Exercise material =>
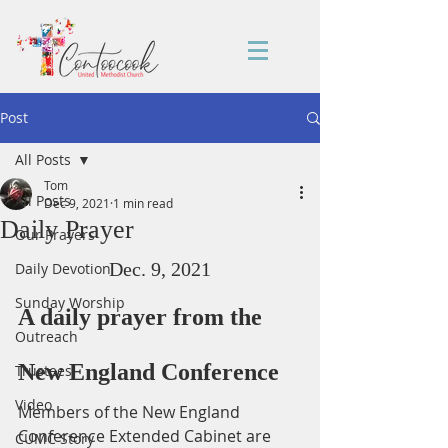
Post
All Posts
Tom
All Posts
Dec 9, 2021
1 min read
Daily Prayer
Our Prayers
Dec. 9, 2021
Daily Devotion
Sunday Worship
A daily prayer from the 
Outreach
New England Conference
Trustees
Video
Members of the New England 
Conference Extended Cabinet are 
CUMC Story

Assignment =>
The entries above are to be retyped exactly, with each picture left out.

Result for this exercise =>
Post
All Posts
Tom
All Posts
Dec 9, 2021
1 min read
Daily Prayer
Our Prayers
Dec. 9, 2021
Daily Devotion
Sunday Worship
A daily prayer from the 
Outreach
New England Conference
Trustees
Video
Members of the New England 
Conference Extended Cabinet are 
CUMC Story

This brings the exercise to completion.